## Exercise prompt
Output all of the material beneath this line exactly as it is.
--- Provided records Enclosed Below ---
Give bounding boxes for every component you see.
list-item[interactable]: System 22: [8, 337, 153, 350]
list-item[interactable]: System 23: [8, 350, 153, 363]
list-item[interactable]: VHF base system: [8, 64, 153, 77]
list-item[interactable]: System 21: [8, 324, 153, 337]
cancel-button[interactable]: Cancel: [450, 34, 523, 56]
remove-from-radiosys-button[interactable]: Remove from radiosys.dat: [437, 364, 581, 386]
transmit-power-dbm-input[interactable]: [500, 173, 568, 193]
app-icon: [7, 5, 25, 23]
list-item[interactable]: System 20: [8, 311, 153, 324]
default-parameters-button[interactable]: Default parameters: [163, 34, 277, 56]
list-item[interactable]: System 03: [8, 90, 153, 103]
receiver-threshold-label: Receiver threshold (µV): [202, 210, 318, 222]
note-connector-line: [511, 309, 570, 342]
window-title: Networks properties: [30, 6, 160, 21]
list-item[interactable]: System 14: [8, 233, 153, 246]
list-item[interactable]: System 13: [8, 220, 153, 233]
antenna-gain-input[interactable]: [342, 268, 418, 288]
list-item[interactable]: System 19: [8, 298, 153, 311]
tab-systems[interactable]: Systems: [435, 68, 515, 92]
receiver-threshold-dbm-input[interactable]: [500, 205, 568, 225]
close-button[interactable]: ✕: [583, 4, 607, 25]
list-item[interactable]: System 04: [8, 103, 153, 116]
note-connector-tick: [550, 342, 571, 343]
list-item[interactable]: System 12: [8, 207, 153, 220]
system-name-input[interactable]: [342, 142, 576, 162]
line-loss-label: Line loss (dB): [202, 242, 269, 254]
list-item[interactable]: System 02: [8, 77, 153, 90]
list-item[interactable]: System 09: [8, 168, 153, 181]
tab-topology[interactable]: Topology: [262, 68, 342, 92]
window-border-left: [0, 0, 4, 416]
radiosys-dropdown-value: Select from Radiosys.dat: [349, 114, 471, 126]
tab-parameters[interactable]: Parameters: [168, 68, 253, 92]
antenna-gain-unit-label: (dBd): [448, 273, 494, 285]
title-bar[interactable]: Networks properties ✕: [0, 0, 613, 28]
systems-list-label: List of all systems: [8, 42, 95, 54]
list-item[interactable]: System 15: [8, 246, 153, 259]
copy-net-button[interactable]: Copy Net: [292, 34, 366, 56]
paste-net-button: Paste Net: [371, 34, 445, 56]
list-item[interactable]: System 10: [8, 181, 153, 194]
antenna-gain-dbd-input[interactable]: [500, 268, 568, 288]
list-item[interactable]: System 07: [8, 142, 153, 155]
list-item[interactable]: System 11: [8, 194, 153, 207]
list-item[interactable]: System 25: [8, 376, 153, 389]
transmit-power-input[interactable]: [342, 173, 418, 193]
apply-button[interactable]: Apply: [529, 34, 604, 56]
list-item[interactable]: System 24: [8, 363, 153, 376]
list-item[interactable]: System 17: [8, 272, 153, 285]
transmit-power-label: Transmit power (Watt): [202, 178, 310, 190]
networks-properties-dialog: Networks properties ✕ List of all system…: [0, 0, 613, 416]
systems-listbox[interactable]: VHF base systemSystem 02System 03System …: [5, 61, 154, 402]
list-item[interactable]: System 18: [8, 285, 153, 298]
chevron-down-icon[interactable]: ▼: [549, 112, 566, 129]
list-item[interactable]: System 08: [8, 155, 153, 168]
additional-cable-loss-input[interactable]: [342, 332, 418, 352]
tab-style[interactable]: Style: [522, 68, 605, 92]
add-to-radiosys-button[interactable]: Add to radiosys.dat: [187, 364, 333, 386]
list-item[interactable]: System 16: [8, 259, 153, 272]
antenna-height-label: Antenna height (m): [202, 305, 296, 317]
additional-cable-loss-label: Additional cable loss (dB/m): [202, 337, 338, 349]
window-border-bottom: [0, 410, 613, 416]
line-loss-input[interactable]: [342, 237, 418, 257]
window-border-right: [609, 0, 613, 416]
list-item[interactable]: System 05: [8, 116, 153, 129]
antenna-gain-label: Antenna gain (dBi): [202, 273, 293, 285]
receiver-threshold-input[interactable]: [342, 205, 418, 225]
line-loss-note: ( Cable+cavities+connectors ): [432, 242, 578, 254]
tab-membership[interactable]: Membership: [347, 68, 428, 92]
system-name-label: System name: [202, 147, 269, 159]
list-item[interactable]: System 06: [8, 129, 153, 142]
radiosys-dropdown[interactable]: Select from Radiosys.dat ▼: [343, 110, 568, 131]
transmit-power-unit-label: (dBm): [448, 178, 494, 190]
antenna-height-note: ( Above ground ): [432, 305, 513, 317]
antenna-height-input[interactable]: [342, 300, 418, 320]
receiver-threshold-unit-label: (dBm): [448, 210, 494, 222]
--- End of Enclosed Provided records ---
## Your response
Give bounding boxes for every component you see.
list-item[interactable]: System 22: [8, 337, 153, 350]
list-item[interactable]: System 23: [8, 350, 153, 363]
list-item[interactable]: VHF base system: [8, 64, 153, 77]
list-item[interactable]: System 21: [8, 324, 153, 337]
cancel-button[interactable]: Cancel: [450, 34, 523, 56]
remove-from-radiosys-button[interactable]: Remove from radiosys.dat: [437, 364, 581, 386]
transmit-power-dbm-input[interactable]: [500, 173, 568, 193]
app-icon: [7, 5, 25, 23]
list-item[interactable]: System 20: [8, 311, 153, 324]
default-parameters-button[interactable]: Default parameters: [163, 34, 277, 56]
list-item[interactable]: System 03: [8, 90, 153, 103]
receiver-threshold-label: Receiver threshold (µV): [202, 210, 318, 222]
note-connector-line: [511, 309, 570, 342]
window-title: Networks properties: [30, 6, 160, 21]
list-item[interactable]: System 14: [8, 233, 153, 246]
list-item[interactable]: System 13: [8, 220, 153, 233]
antenna-gain-input[interactable]: [342, 268, 418, 288]
list-item[interactable]: System 19: [8, 298, 153, 311]
tab-systems[interactable]: Systems: [435, 68, 515, 92]
receiver-threshold-dbm-input[interactable]: [500, 205, 568, 225]
close-button[interactable]: ✕: [583, 4, 607, 25]
list-item[interactable]: System 04: [8, 103, 153, 116]
note-connector-tick: [550, 342, 571, 343]
list-item[interactable]: System 12: [8, 207, 153, 220]
system-name-input[interactable]: [342, 142, 576, 162]
line-loss-label: Line loss (dB): [202, 242, 269, 254]
list-item[interactable]: System 02: [8, 77, 153, 90]
list-item[interactable]: System 09: [8, 168, 153, 181]
tab-topology[interactable]: Topology: [262, 68, 342, 92]
window-border-left: [0, 0, 4, 416]
radiosys-dropdown-value: Select from Radiosys.dat: [349, 114, 471, 126]
tab-parameters[interactable]: Parameters: [168, 68, 253, 92]
antenna-gain-unit-label: (dBd): [448, 273, 494, 285]
title-bar[interactable]: Networks properties ✕: [0, 0, 613, 28]
systems-list-label: List of all systems: [8, 42, 95, 54]
list-item[interactable]: System 15: [8, 246, 153, 259]
copy-net-button[interactable]: Copy Net: [292, 34, 366, 56]
paste-net-button: Paste Net: [371, 34, 445, 56]
list-item[interactable]: System 10: [8, 181, 153, 194]
antenna-gain-dbd-input[interactable]: [500, 268, 568, 288]
list-item[interactable]: System 07: [8, 142, 153, 155]
list-item[interactable]: System 11: [8, 194, 153, 207]
list-item[interactable]: System 25: [8, 376, 153, 389]
transmit-power-input[interactable]: [342, 173, 418, 193]
apply-button[interactable]: Apply: [529, 34, 604, 56]
list-item[interactable]: System 24: [8, 363, 153, 376]
list-item[interactable]: System 17: [8, 272, 153, 285]
transmit-power-label: Transmit power (Watt): [202, 178, 310, 190]
networks-properties-dialog: Networks properties ✕ List of all system…: [0, 0, 613, 416]
systems-listbox[interactable]: VHF base systemSystem 02System 03System …: [5, 61, 154, 402]
list-item[interactable]: System 18: [8, 285, 153, 298]
chevron-down-icon[interactable]: ▼: [549, 112, 566, 129]
list-item[interactable]: System 08: [8, 155, 153, 168]
additional-cable-loss-input[interactable]: [342, 332, 418, 352]
tab-style[interactable]: Style: [522, 68, 605, 92]
add-to-radiosys-button[interactable]: Add to radiosys.dat: [187, 364, 333, 386]
list-item[interactable]: System 16: [8, 259, 153, 272]
antenna-height-label: Antenna height (m): [202, 305, 296, 317]
additional-cable-loss-label: Additional cable loss (dB/m): [202, 337, 338, 349]
window-border-bottom: [0, 410, 613, 416]
line-loss-input[interactable]: [342, 237, 418, 257]
window-border-right: [609, 0, 613, 416]
list-item[interactable]: System 05: [8, 116, 153, 129]
antenna-gain-label: Antenna gain (dBi): [202, 273, 293, 285]
receiver-threshold-input[interactable]: [342, 205, 418, 225]
line-loss-note: ( Cable+cavities+connectors ): [432, 242, 578, 254]
tab-membership[interactable]: Membership: [347, 68, 428, 92]
system-name-label: System name: [202, 147, 269, 159]
list-item[interactable]: System 06: [8, 129, 153, 142]
radiosys-dropdown[interactable]: Select from Radiosys.dat ▼: [343, 110, 568, 131]
transmit-power-unit-label: (dBm): [448, 178, 494, 190]
antenna-height-note: ( Above ground ): [432, 305, 513, 317]
antenna-height-input[interactable]: [342, 300, 418, 320]
receiver-threshold-unit-label: (dBm): [448, 210, 494, 222]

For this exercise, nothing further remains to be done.